HealthySteps children were twice as likely as children in the control group to make timely well-child visits and receive recommended vaccinations.

HealthySteps parents were twice as satisfied with their pediatric care and more likely to remain at that practice.

HealthySteps mothers with depressive symptoms reported fewer symptoms after 3 months in the program.

In 2020, the Burke Foundation – with the Turrell Fund, The Nicholson Foundation, and Hackensack Meridian Health – piloted the inaugural HealthySteps program in New Jersey at four clinical sites in Bergen and Monmouth Counties. The initiative included hiring three bilingual specialists who have served almost 2,700 families and made over 1,100 referrals to community resources. Every age-eligible child has gotten at least one developmental and social-emotional screening and mothers have received at least one depression screening.

As part of our First 1,000 Days strategy, the Burke Foundation, along with the Turrell Fund, Hackensack Meridian Health, and the HealthySteps National Office, will continue to support the pilot to serve 2,000 families annually. Beyond direct service delivery at the four clinical sites, this funding aims to bring long-term sustainability to HealthySteps and make sure the program has the capacity to be deployed wherever the need is greatest. Our support will involve an evaluation in addition to ongoing policy and sustainability efforts to generate permanent payment mechanisms to help HealthySteps become a fixture in the healthcare landscape and bring it to statewide scale.
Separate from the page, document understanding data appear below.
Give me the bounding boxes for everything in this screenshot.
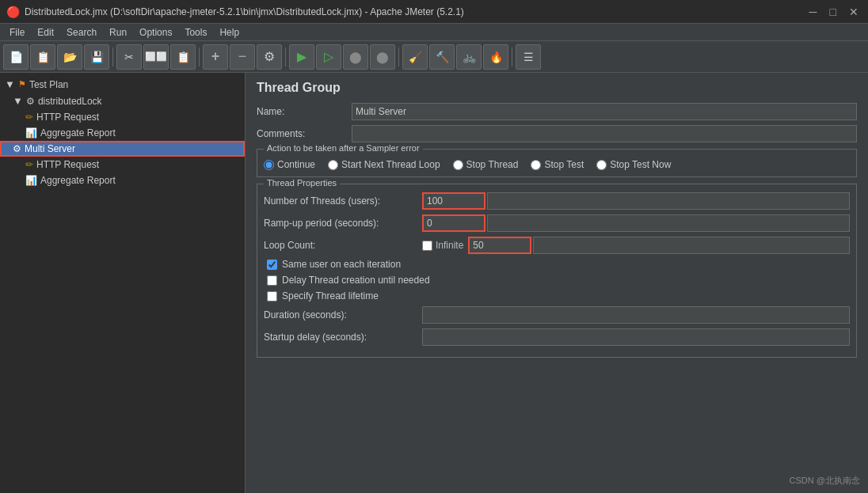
sidebar-item-label-aggregate1: Aggregate Report bbox=[40, 127, 116, 138]
toolbar: 📄 📋 📂 💾 ✂ ⬜⬜ 📋 + − ⚙ ▶ ▷ ⬤ ⬤ 🧹 🔨 🚲 🔥 ☰ bbox=[0, 41, 868, 73]
radio-next-loop-label: Start Next Thread Loop bbox=[341, 159, 440, 170]
sidebar-item-distributedlock[interactable]: ▼ ⚙ distributedLock bbox=[0, 93, 245, 109]
sidebar-item-label-testplan: Test Plan bbox=[29, 79, 68, 90]
menu-run[interactable]: Run bbox=[103, 25, 133, 40]
same-user-checkbox[interactable] bbox=[267, 260, 277, 270]
toolbar-run-alt[interactable]: ▷ bbox=[316, 44, 341, 70]
radio-continue-input[interactable] bbox=[264, 160, 274, 170]
watermark: CSDN @北执南念 bbox=[790, 475, 860, 487]
minimize-button[interactable]: ─ bbox=[806, 6, 820, 18]
menu-file[interactable]: File bbox=[3, 25, 31, 40]
delay-thread-label: Delay Thread creation until needed bbox=[282, 275, 430, 286]
radio-stop-thread[interactable]: Stop Thread bbox=[453, 159, 519, 170]
duration-input[interactable] bbox=[422, 306, 850, 324]
infinite-checkbox-label[interactable]: Infinite bbox=[422, 240, 463, 251]
sidebar-item-http1[interactable]: ✏ HTTP Request bbox=[0, 109, 245, 125]
sidebar-item-testplan[interactable]: ▼ ⚑ Test Plan bbox=[0, 76, 245, 93]
toolbar-add[interactable]: + bbox=[203, 44, 228, 70]
distributedlock-expand-icon: ▼ bbox=[13, 95, 23, 107]
toolbar-new[interactable]: 📄 bbox=[3, 44, 29, 70]
toolbar-sep-4 bbox=[398, 47, 399, 66]
same-user-label: Same user on each iteration bbox=[282, 259, 401, 270]
threadgroup-icon: ⚙ bbox=[26, 96, 35, 107]
specify-lifetime-row: Specify Thread lifetime bbox=[264, 290, 850, 301]
toolbar-cut[interactable]: ✂ bbox=[116, 44, 142, 70]
num-threads-row: Number of Threads (users): bbox=[264, 192, 850, 210]
toolbar-template[interactable]: 📋 bbox=[30, 44, 55, 70]
radio-stop-test-now-input[interactable] bbox=[596, 160, 607, 170]
sidebar-item-http2[interactable]: ✏ HTTP Request bbox=[0, 157, 245, 173]
toolbar-sep-2 bbox=[199, 47, 200, 66]
section-title: Thread Group bbox=[257, 81, 857, 95]
http2-icon: ✏ bbox=[25, 159, 33, 170]
toolbar-sep-5 bbox=[512, 47, 512, 66]
radio-stop-test-label: Stop Test bbox=[544, 159, 584, 170]
radio-continue-label: Continue bbox=[277, 159, 315, 170]
toolbar-list[interactable]: ☰ bbox=[516, 44, 541, 70]
toolbar-clear[interactable]: 🧹 bbox=[402, 44, 428, 70]
rampup-full-input[interactable] bbox=[487, 214, 850, 232]
action-radio-row: Continue Start Next Thread Loop Stop Thr… bbox=[264, 156, 850, 170]
startup-delay-label: Startup delay (seconds): bbox=[264, 332, 422, 343]
name-label: Name: bbox=[257, 106, 352, 117]
toolbar-run[interactable]: ▶ bbox=[289, 44, 314, 70]
sidebar-item-label-distributedlock: distributedLock bbox=[38, 96, 102, 107]
testplan-icon: ▼ bbox=[5, 78, 15, 90]
toolbar-open[interactable]: 📂 bbox=[57, 44, 82, 70]
aggregate2-icon: 📊 bbox=[25, 175, 37, 186]
close-button[interactable]: ✕ bbox=[846, 6, 862, 18]
radio-stop-test-input[interactable] bbox=[531, 160, 541, 170]
loop-count-label: Loop Count: bbox=[264, 240, 422, 251]
menu-help[interactable]: Help bbox=[213, 25, 246, 40]
toolbar-fire[interactable]: 🔥 bbox=[483, 44, 508, 70]
sidebar-item-aggregate1[interactable]: 📊 Aggregate Report bbox=[0, 125, 245, 141]
rampup-input[interactable] bbox=[422, 214, 485, 232]
menu-options[interactable]: Options bbox=[133, 25, 178, 40]
startup-delay-input[interactable] bbox=[422, 328, 850, 346]
radio-stop-thread-input[interactable] bbox=[453, 160, 463, 170]
comments-row: Comments: bbox=[257, 125, 857, 142]
loop-count-full-input[interactable] bbox=[533, 237, 850, 254]
num-threads-input[interactable] bbox=[422, 192, 485, 210]
radio-stop-test-now[interactable]: Stop Test Now bbox=[596, 159, 671, 170]
sidebar-item-aggregate2[interactable]: 📊 Aggregate Report bbox=[0, 173, 245, 188]
content-area: Thread Group Name: Comments: Action to b… bbox=[246, 73, 868, 493]
radio-next-loop[interactable]: Start Next Thread Loop bbox=[328, 159, 440, 170]
window-title: DistributedLock.jmx (D:\softDir\apache-j… bbox=[25, 6, 464, 17]
toolbar-copy[interactable]: ⬜⬜ bbox=[143, 44, 169, 70]
delay-thread-checkbox[interactable] bbox=[267, 275, 277, 286]
loop-count-input[interactable] bbox=[468, 237, 531, 254]
radio-next-loop-input[interactable] bbox=[328, 160, 338, 170]
sidebar: ▼ ⚑ Test Plan ▼ ⚙ distributedLock ✏ HTTP… bbox=[0, 73, 246, 493]
main-layout: ▼ ⚑ Test Plan ▼ ⚙ distributedLock ✏ HTTP… bbox=[0, 73, 868, 493]
comments-label: Comments: bbox=[257, 128, 352, 139]
toolbar-bike[interactable]: 🚲 bbox=[456, 44, 482, 70]
toolbar-settings[interactable]: ⚙ bbox=[257, 44, 282, 70]
menu-edit[interactable]: Edit bbox=[31, 25, 60, 40]
menu-search[interactable]: Search bbox=[60, 25, 103, 40]
num-threads-full-input[interactable] bbox=[487, 192, 850, 210]
duration-label: Duration (seconds): bbox=[264, 309, 422, 320]
specify-lifetime-checkbox[interactable] bbox=[267, 291, 277, 301]
testplan-flag-icon: ⚑ bbox=[18, 79, 26, 89]
toolbar-hammer[interactable]: 🔨 bbox=[429, 44, 455, 70]
radio-continue[interactable]: Continue bbox=[264, 159, 315, 170]
menu-tools[interactable]: Tools bbox=[178, 25, 213, 40]
http1-icon: ✏ bbox=[25, 112, 33, 123]
maximize-button[interactable]: □ bbox=[827, 6, 839, 18]
toolbar-stop1[interactable]: ⬤ bbox=[343, 44, 368, 70]
toolbar-remove[interactable]: − bbox=[230, 44, 255, 70]
infinite-checkbox[interactable] bbox=[422, 241, 432, 251]
menu-bar: File Edit Search Run Options Tools Help bbox=[0, 24, 868, 41]
sidebar-item-label-aggregate2: Aggregate Report bbox=[40, 175, 116, 186]
same-user-row: Same user on each iteration bbox=[264, 259, 850, 270]
name-input[interactable] bbox=[352, 103, 857, 120]
toolbar-stop2[interactable]: ⬤ bbox=[370, 44, 395, 70]
sidebar-item-multiserver[interactable]: ⚙ Multi Server bbox=[0, 141, 245, 157]
radio-stop-test[interactable]: Stop Test bbox=[531, 159, 584, 170]
toolbar-paste[interactable]: 📋 bbox=[170, 44, 196, 70]
toolbar-save[interactable]: 💾 bbox=[84, 44, 109, 70]
comments-input[interactable] bbox=[352, 125, 857, 142]
loop-count-row: Loop Count: Infinite bbox=[264, 237, 850, 254]
thread-properties-box: Thread Properties Number of Threads (use… bbox=[257, 184, 857, 358]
Development of the program at this level has the potential to result in significant cost savings, especially those associated with:

  • Well-child visit and immunization rates
  • Child oral health
  • Hospitalization that could be prevented with earlier outpatient care
  • Breastfeeding
  • Postpartum maternal depression
  • Intimate partner violence
  • Unhealthy birth spacing
  • Smoking cessation

The Burke Foundation will continue to build a strong base of support for this model in collaboration with our partners, and we will share early learnings with key decision makers and influencers to promote the program’s sustainability.